Let $(X,\tau)$ be a topological space and $V\subseteq X$. Then is equivalent:
1) $x\in\partial V$
2) For every neighborhood $U$ of $x$ is $V\cap U\neq\emptyset\neq (X\setminus V)\cap U$
3) It exists nets $(x_\lambda)_\lambda$ in $V$ and $(y_\lambda)_\lambda$ in $X\setminus V$ with $x_\lambda, y_\lambda\to x$
My thoughts:
Edit: Following the hint of Daniel Schepler:
$x\in\partial V\Leftrightarrow x\in\overline{V}\setminus V^\circ\Leftrightarrow x\in\overline{V}\wedge x\notin V^\circ\Leftrightarrow x\in\overline{V}\wedge x\notin V\setminus \overline{(X\setminus V)}\\\Leftrightarrow x\in\overline{V}\wedge x\in\overline{(X\setminus V)}$
Since $x\in\overline{V}$ I can use what was shown here: Topological space, equivalent statements, net, closure, neighborhood
So we just have to show the "2nd half".
Now I want to show, that $(X\setminus V)\cap U\neq\emptyset$ Suppose $(X\setminus V)\cap U=\emptyset$, then is $U\subseteq (X\setminus V)^c=V$, also $U\subseteq V$. Then is $U_x\subseteq V^\circ$, hence $x\in V^\circ$. But it is $x\in\partial V=\overline{V}\setminus V^\circ$. Contradiction.

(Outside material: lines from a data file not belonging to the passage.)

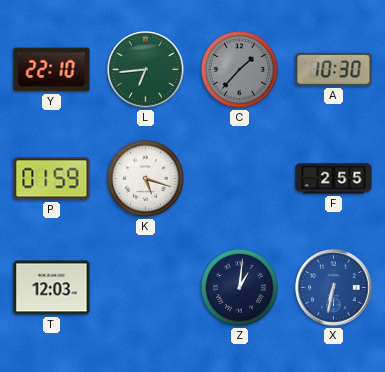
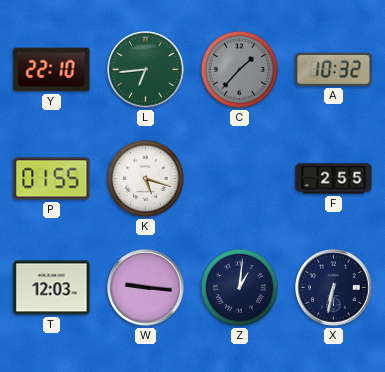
A: 10:30 -> 10:32
P: 01:59 -> 01:55
W: none -> 9:16
X dial: blue -> navy
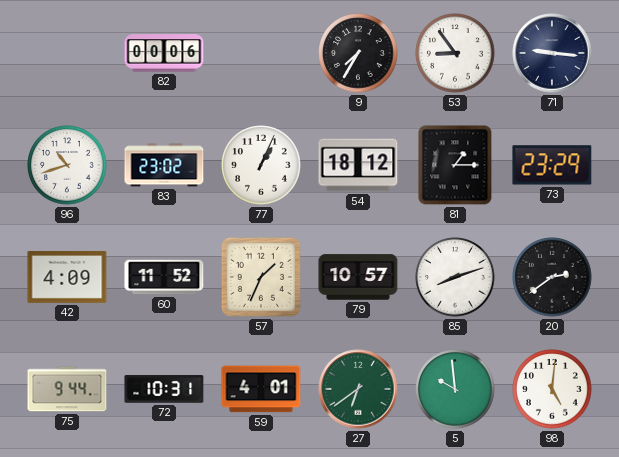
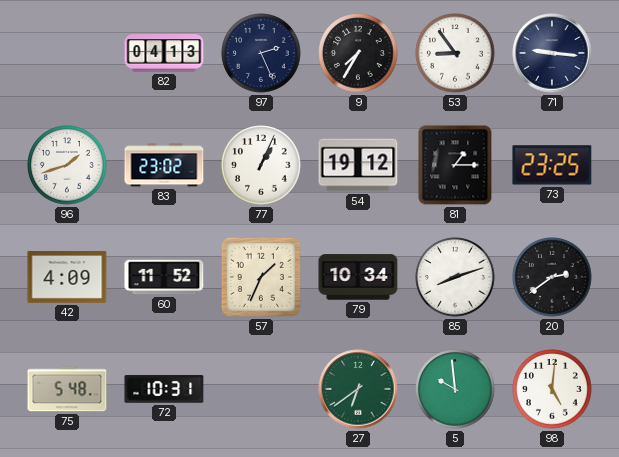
82: 00:06 -> 04:13
97: none -> 2:26
96: 10:42 -> 1:42
54: 18:12 -> 19:12
73: 23:29 -> 23:25
79: 10:57 -> 10:34
75: 9:44 -> 5:48
59: 4:01 -> none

Can someone give a hint for $(1)\Leftrightarrow (3)$
Hint: show that $x \in \partial V$ if and only if $x \in \overline V$ and $x \in \overline{X \setminus V}$. Then the equivalence $(1) \Leftrightarrow (2)$ reduces to the similar standard equivalence regarding when $x \in \overline V$, and similarly for the equivalence $(1) \Leftrightarrow (3)$.